De voorzieningenrechter oordeelde dat het beslag opgeheven moest worden, omdat er summierlijk van de ondeugdelijkheid van de vordering van de gedaagden was gebleken. De rechter wees erop dat het beslag was gelegd na de uitvoering van het eerdere vonnis, en dat er geen evident juridische of feitelijke misslagen waren aangetoond die het beslag rechtvaardigden. De voorzieningenrechter benadrukte dat de belangen van de partijen tegen elkaar moesten worden afgewogen, en dat het belang van eiser om onbezwaard over de onroerende zaak te kunnen beschikken zwaarder woog dan het belang van de gedaagden om het beslag te handhaven. De rechter besloot ook dat de proceskosten tussen partijen gecompenseerd moesten worden, gezien de familierechtelijke betrekkingen. Uiteindelijk werd het beslag opgeheven en werd de inschrijving daarvan in de openbare registers bevolen.

Uitspraak

Rechtbank Arnhem
Sector civiel recht
Zaak-/rolnummer: 126255 / KG ZA 05-259
Datum vonnis: 14 juni 2005
Vonnis in kort geding
in de zaak van
[eiser],
wonende te [woonplaats],
eiser bij dagvaarding van 23 mei 2005,
procureur mr. N.L.J.M. Rijssenbeek,
advocaat mr. S. Könemann te Arnhem,
tegen
1. [gedaagde 1],
wonende te [woonplaats],
2. [gedaagde 2],
wonende te [woonplaats],
gedaagden,
procureur mr. J.C.N.B. Kaal,
advocaat mr. J.C.B.C. Geerts te Rosmalen.

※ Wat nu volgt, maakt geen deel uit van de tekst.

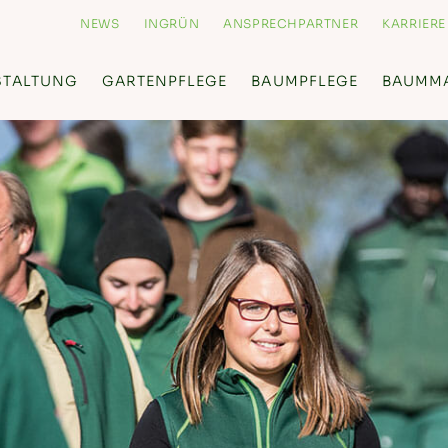
NEWS
INGRÜN
ANSPRECHPARTNER
KARRIERE
STALTUNG
GARTENPFLEGE
BAUMPFLEGE
BAUMM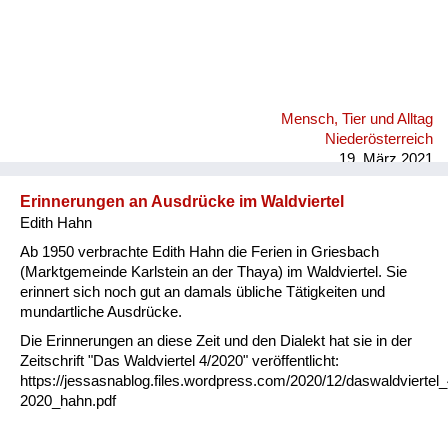
Mensch, Tier und Alltag
Niederösterreich
19. März 2021
Erinnerungen an Ausdrücke im Waldviertel
Edith Hahn
Ab 1950 verbrachte Edith Hahn die Ferien in Griesbach
(Marktgemeinde Karlstein an der Thaya) im Waldviertel. Sie
erinnert sich noch gut an damals übliche Tätigkeiten und
mundartliche Ausdrücke.
Die Erinnerungen an diese Zeit und den Dialekt hat sie in der
Zeitschrift "Das Waldviertel 4/2020" veröffentlicht:
https://jessasnablog.files.wordpress.com/2020/12/daswaldviertel_
2020_hahn.pdf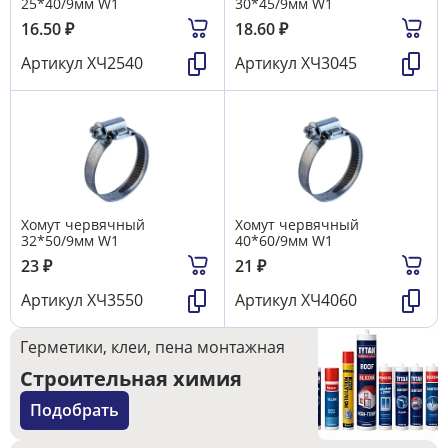
25*40/9мм W1
30*45/9мм W1
16.50
₽
18.60
₽
Артикул
ХЧ2540
Артикул
ХЧ3045
Хомут червячный
Хомут червячный
32*50/9мм W1
40*60/9мм W1
23
₽
21
₽
Артикул
ХЧ3550
Артикул
ХЧ4060
Герметики, клеи, пена монтажная
Строительная химия
Подобрать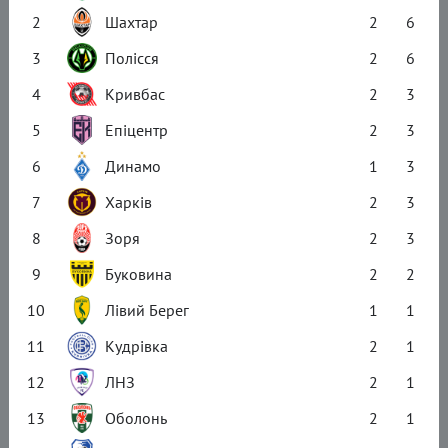
2
Шахтар
2
6
3
Полісся
2
6
4
Кривбас
2
3
5
Епіцентр
2
3
6
Динамо
1
3
7
Харків
2
3
8
Зоря
2
3
9
Буковина
2
2
10
Лівий Берег
1
1
11
Кудрівка
2
1
12
ЛНЗ
2
1
13
Оболонь
2
1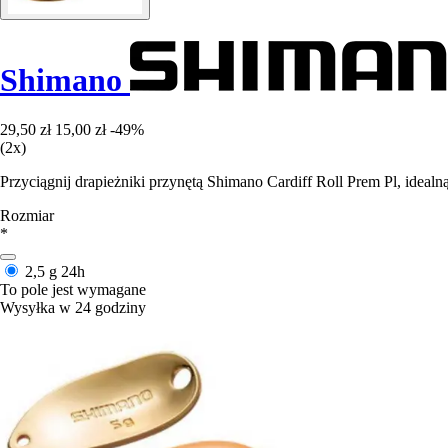
Shimano
29,50 zł
15,00 zł
-49%
(2x)
Przyciągnij drapieżniki przynętą Shimano Cardiff Roll Prem Pl, ideal
Rozmiar
*
2,5 g
24h
To pole jest wymagane
Wysyłka w 24 godziny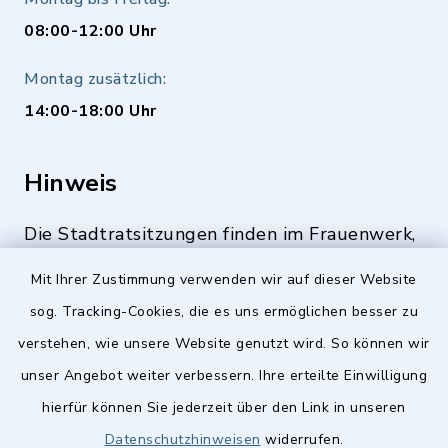
08:00-12:00 Uhr
Montag zusätzlich:
14:00-18:00 Uhr
Hinweis
Die Stadtratsitzungen finden im Frauenwerk,
Deutenbacher Straße 1, 90547 Stein statt.
Mit Ihrer Zustimmung verwenden wir auf dieser Website
sog. Tracking-Cookies, die es uns ermöglichen besser zu
verstehen, wie unsere Website genutzt wird. So können wir
Quicklinks
unser Angebot weiter verbessern. Ihre erteilte Einwilligung
hierfür können Sie jederzeit über den Link in unseren
Stellenangebote
Datenschutzhinweisen
widerrufen.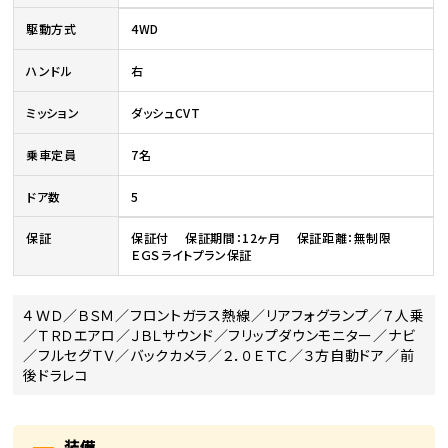
駆動方式
4WD
ハンドル
右
ミッション
ダッシュCVT
乗車定員
7名
ドア数
5
保証
保証付 保証期間：12ヶ月 保証距離：無制限
ＥＧＳライトプラン保証
４ＷＤ／ＢＳＭ／フロントガラス熱線／リアフォグランプ／７人乗
／ＴＲＤエアロ／ＪＢＬサウンド／フリップダウンモニター／ナビ
／フルセグＴＶ／バックカメラ／２．０ＥＴＣ／３方自動ドア／前
後ドラレコ
装備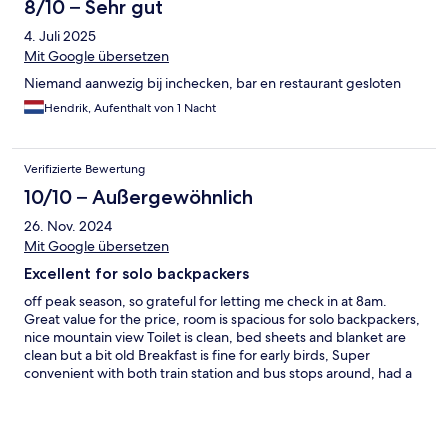
8/10 – Sehr gut
4. Juli 2025
Mit Google übersetzen
Niemand aanwezig bij inchecken, bar en restaurant gesloten
Hendrik, Aufenthalt von 1 Nacht
Verifizierte Bewertung
10/10 – Außergewöhnlich
26. Nov. 2024
Mit Google übersetzen
Excellent for solo backpackers
off peak season, so grateful for letting me check in at 8am.
Great value for the price, room is spacious for solo backpackers,
nice mountain view Toilet is clean, bed sheets and blanket are
clean but a bit old Breakfast is fine for early birds, Super
convenient with both train station and bus stops around, had a
really nice time.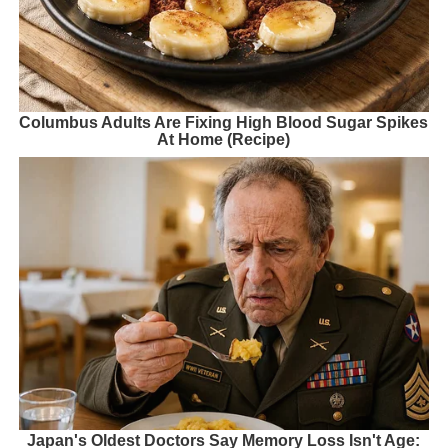
Columbus Adults Are Fixing High Blood Sugar Spikes
At Home (Recipe)
Japan's Oldest Doctors Say Memory Loss Isn't Age: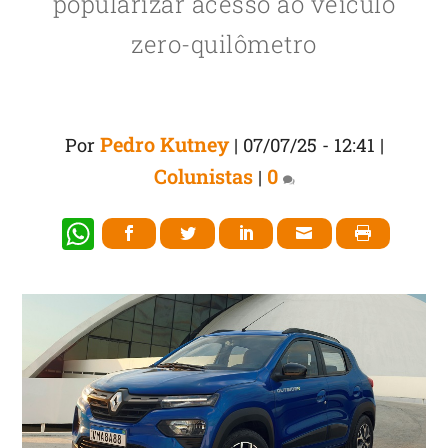
popularizar acesso ao veículo
zero-quilômetro
Pedro Kutney
Por
|
07/07/25 - 12:41
|
Colunistas
0
|
W
h
at
s
A
p
p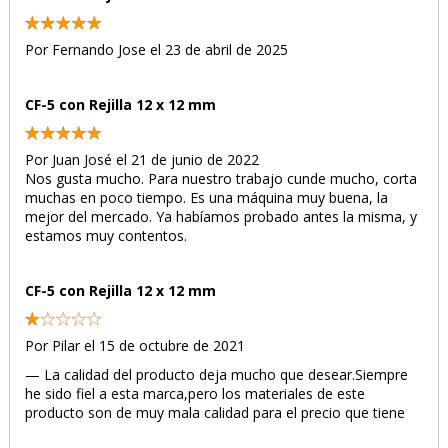
Por Fernando Jose el 23 de abril de 2025
CF-5 con Rejilla 12 x 12 mm
Por Juan José el 21 de junio de 2022
Nos gusta mucho. Para nuestro trabajo cunde mucho, corta
muchas en poco tiempo. Es una máquina muy buena, la
mejor del mercado. Ya habíamos probado antes la misma, y
estamos muy contentos.
CF-5 con Rejilla 12 x 12 mm
Por Pilar el 15 de octubre de 2021
— La calidad del producto deja mucho que desear.Siempre
he sido fiel a esta marca,pero los materiales de este
producto son de muy mala calidad para el precio que tiene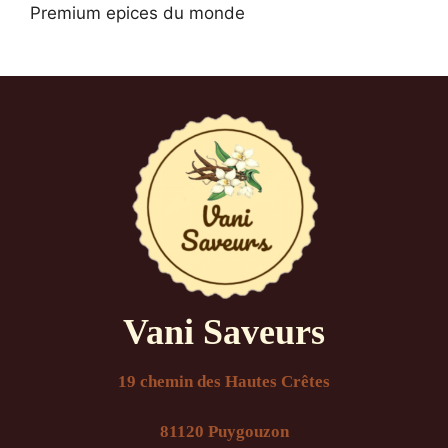
Premium epices du monde
Vani Saveurs
19 chemin des Hautes Crêtes
81120 Puygouzon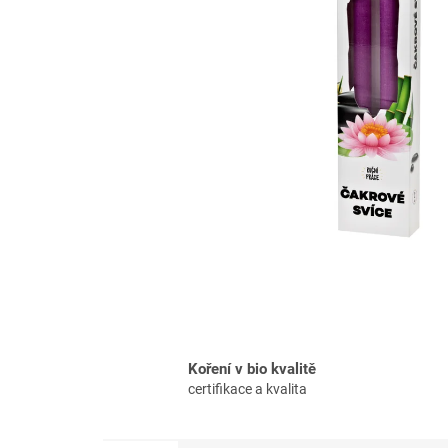
Koření v bio kvalitě
certifikace a kvalita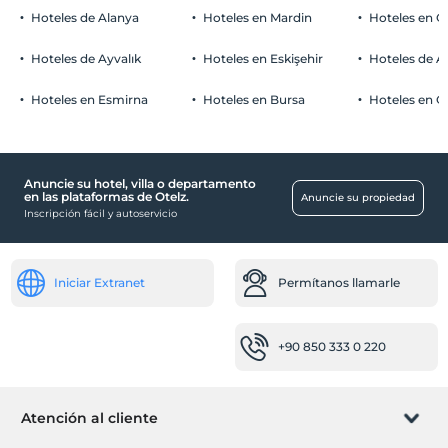
Hoteles de Alanya
Hoteles en Mardin
Hoteles en 
Hoteles de Ayvalık
Hoteles en Eskişehir
Hoteles de 
Hoteles en Esmirna
Hoteles en Bursa
Hoteles en C
Anuncie su hotel, villa o departamento
en las plataformas de Otelz.
Anuncie su propiedad
Inscripción fácil y autoservicio
Iniciar Extranet
Permítanos llamarle
+90 850 333 0 220
Atención al cliente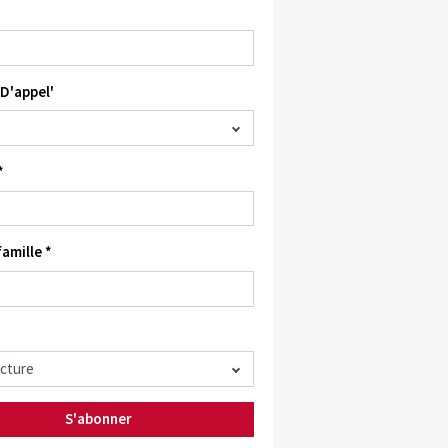
D'appel'
*
amille *
S'abonner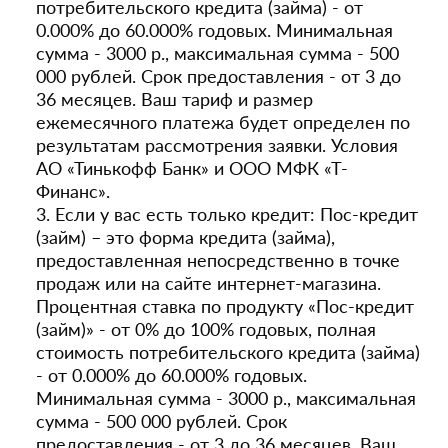
потребительского кредита (займа) - от
0.000% до 60.000% годовых. Минимальная
сумма - 3000 р., максимальная сумма - 500
000 рублей. Срок предоставления - от 3 до
36 месяцев. Ваш тариф и размер
ежемесячного платежа будет определен по
результатам рассмотрения заявки. Условия
АО «Тинькофф Банк» и ООО МФК «Т-
Финанс».
3. Если у вас есть только кредит: Пос-кредит
(займ) – это форма кредита (займа),
предоставленная непосредственно в точке
продаж или на сайте интернет-магазина.
Процентная ставка по продукту «Пос-кредит
(займ)» - от 0% до 100% годовых, полная
стоимость потребительского кредита (займа)
- от 0.000% до 60.000% годовых.
Минимальная сумма - 3000 р., максимальная
сумма - 500 000 рублей. Срок
предоставления - от 3 до 36 месяцев. Ваш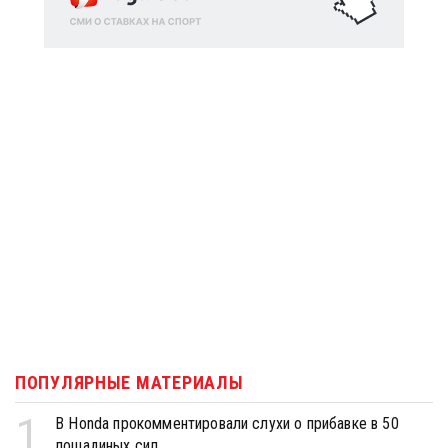
ПОПУЛЯРНЫЕ МАТЕРИАЛЫ
1
В Honda прокомментировали слухи о прибавке в 50
лошадиных сил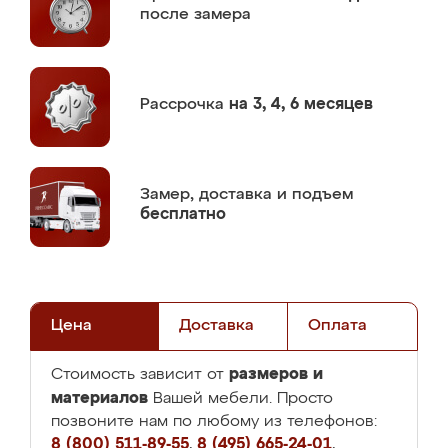
после замера
Рассрочка
на 3, 4, 6 месяцев
Замер,
доставка и подъем
бесплатно
Цена
Доставка
Оплата
размеров и
Стоимость зависит от
материалов
Вашей мебели. Просто
позвоните нам по любому из телефонов:
8 (800) 511-89-55
,
8 (495) 665-24-01
,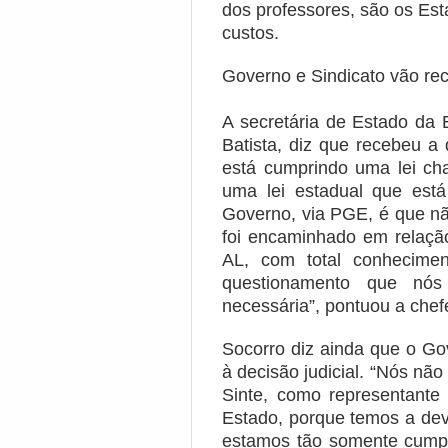
dos professores, são os Es
custos.
Governo e Sindicato vão rec
A secretária de Estado da 
Batista, diz que recebeu a
está cumprindo uma lei cha
uma lei estadual que est
Governo, via PGE, é que nã
foi encaminhado em relação
AL, com total conhecimen
questionamento que nó
necessária”, pontuou a chef
Socorro diz ainda que o Go
à decisão judicial. “Nós não
Sinte, como representante
Estado, porque temos a dev
estamos tão somente cumpr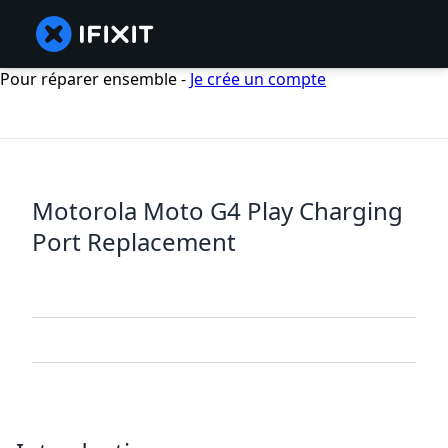
Pour réparer ensemble -
Je crée un compte
Motorola Moto G4 Play Charging
Port Replacement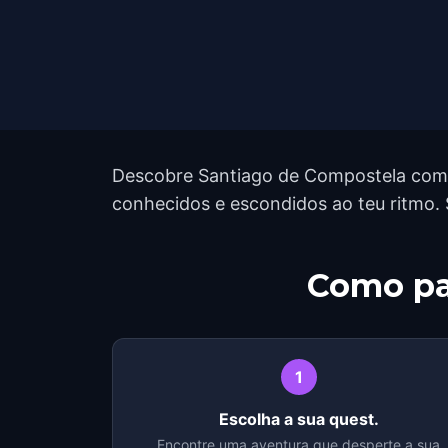
Descobre Santiago de Compostela com u
conhecidos e escondidos ao teu ritmo. 
Como pa
1
Escolha a sua quest.
Encontre uma aventura que desperte a sua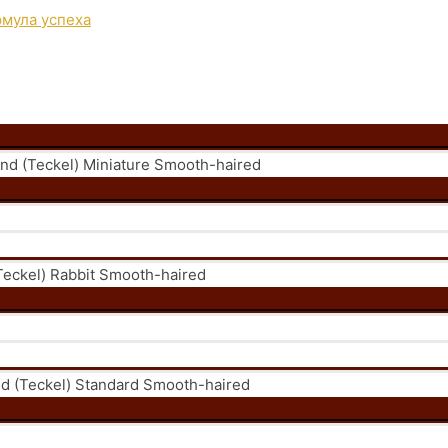
 (Teckel) Miniature Smooth-haired
eckel) Rabbit Smooth-haired
 (Teckel) Standard Smooth-haired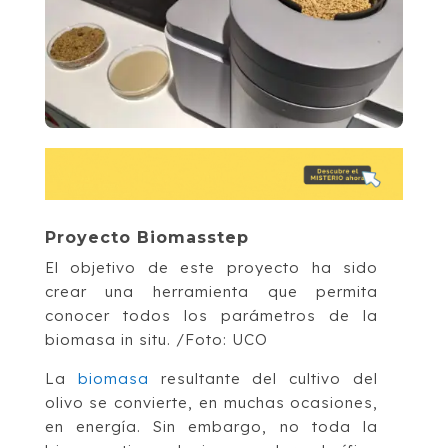
Proyecto Biomasstep
El objetivo de este proyecto ha sido
crear una herramienta que permita
conocer todos los parámetros de la
biomasa in situ. /Foto: UCO
La
biomasa
resultante del cultivo del
olivo se convierte, en muchas ocasiones,
en energía. Sin embargo, no toda la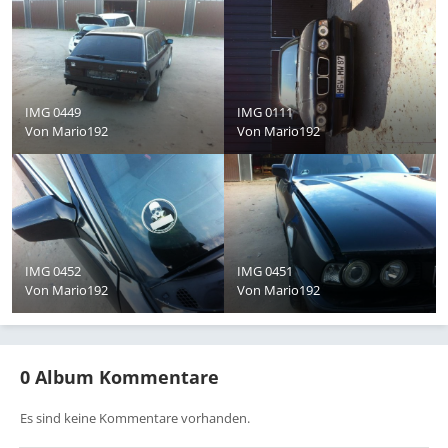
IMG 0449
IMG 0111
Von
Mario192
Von
Mario192
IMG 0452
IMG 0451
Von
Mario192
Von
Mario192
0 Album Kommentare
Es sind keine Kommentare vorhanden.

Partijen zullen hierna [eiser] (eiser) en [gedaagde 1] en [gedaagde 2] (gedaagden) worden genoemd.
Het verloop van de procedure
[eiser] heeft [gedaagde 1] en [gedaagde 2] ter zitting in kort geding doen dagvaarden en gevorderd als weergegeven in de dagvaarding. [gedaagde 1] en [gedaagde 2] hebben geconcludeerd tot weigering van de gevorderde voorzieningen.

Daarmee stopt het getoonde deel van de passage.